Why, you may ask yourselves, is Lindal going on about this well-known phenomenon?  I'll tell you in a moment.  But first, let me call your attention to a situation that occurs all too often:  cheating.  Specifically, cheating on your partner -- having sex with Someone Else.  It happens in Real Life, and it happens even more often in the virtual world.

Why more often?  I think there are several factors.  For one, there are not the same sort of consequences as there are in Real Life.  There, cheating can lead to broken marriages, divorce, huge legal fees, alimony payments, loss of reputation, and on and on.  In the virtual world, outside of upsetting one person (your partner) and maybe some of her friends, there are very few consequences to cheating.  And if you are even a little careful, the chances of actually getting caught are slim.

The temptation is, arguably, greater as well.  Second Life is full of stunningly beautiful, exotically dressed avatars.  For anyone who immerses at all, it's almost a certainty that you're going to meet someone (besides your current partner) that you find alluring.  If they seem at all willing, it's terribly easy to let one's libido rule one's actions.

So:  A lot of people cheat in Second Life.  We all know it, we've seen it.  The next question we have to ask ourselves is, "does it matter?"  After all, as I just pointed out, there aren't many social or financial consquences.  We don't have to worry about the kids not having a father.  For gosh sakes, even the sex isn't REAL, it's just people talking over the internet and arousing each other.  What's the big hairy deal? 

Well, in fact it's "no big deal" for a lot of people.  "It's only a game" is an attitude I've encountered many, many times.  However, I don't agree.  Even though the physical, financial, and social costs of cheating don't apply in the virtual world, the emotional consequences do, or at least they do for many people.  The relationships we form in Second Life are real, the emotions are real, the time and effort we invest in them are real.  The hurt from a betrayal of trust is real.  If you partner with someone and agree to a monogamous relationship, your promises and your moral responsibility are real.

I say, cheating on your partner in a virtual world is wrong.  It's bad.  If you do it, shame on you.

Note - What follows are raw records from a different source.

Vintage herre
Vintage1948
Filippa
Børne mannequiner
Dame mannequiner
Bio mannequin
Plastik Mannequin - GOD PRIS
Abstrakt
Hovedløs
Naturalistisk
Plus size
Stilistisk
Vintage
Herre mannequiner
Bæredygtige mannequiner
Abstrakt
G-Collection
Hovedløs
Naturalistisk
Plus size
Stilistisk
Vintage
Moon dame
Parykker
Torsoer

Having said that, let's go back now to the subject of temptation.  Some people, it turns out, are so insecure in their relationships that they decide to "test" their partner's fidelity.  They get a friend to flirt with their partner, trying to seduce him (or her...but men are a lot easier to tempt in this way.  See paragraph 2, above.)  Or they will create an alt, and do the same thing themselves.  (Of course, IS it cheating if he cheats on you with...you?  Ow, my head is starting to hurt.)

All too often, the partner who is tempted in this fashion will, in fact, succumb.  Then his partner can feel justified in screaming at him, "YOU CHEATED ON ME, F*CKER!"  Well, of course he did, dear...after you trailed an irresistable bait in front of him.

In this case, while it was certainly wrong of him to give in to temptation, the greater sin lies with the temptress...no, not the friend who actually seduced the poor shmuck, although she gets a share of the blame for participating in this little virtual badger game.  No, the person who is really at fault is the Wronged Woman, the insecure and jealous partner who set the whole scene up in the first place. 

To any immature, insecure folks out there who are thinking that they need to see if their partner is REALLY faithful, I have only one piece of advice: Don't.  You have to let go and trust.  You really do.  Sometimes, your trust will be misplaced and you'll be hurt.  That's a risk in any relationship.  But if you put your relationship to the test, you are far more likely to break it...even if it wasn't broken to begin with.  Or, to put it more simply, "If you can't stand the answer, don't ask the question."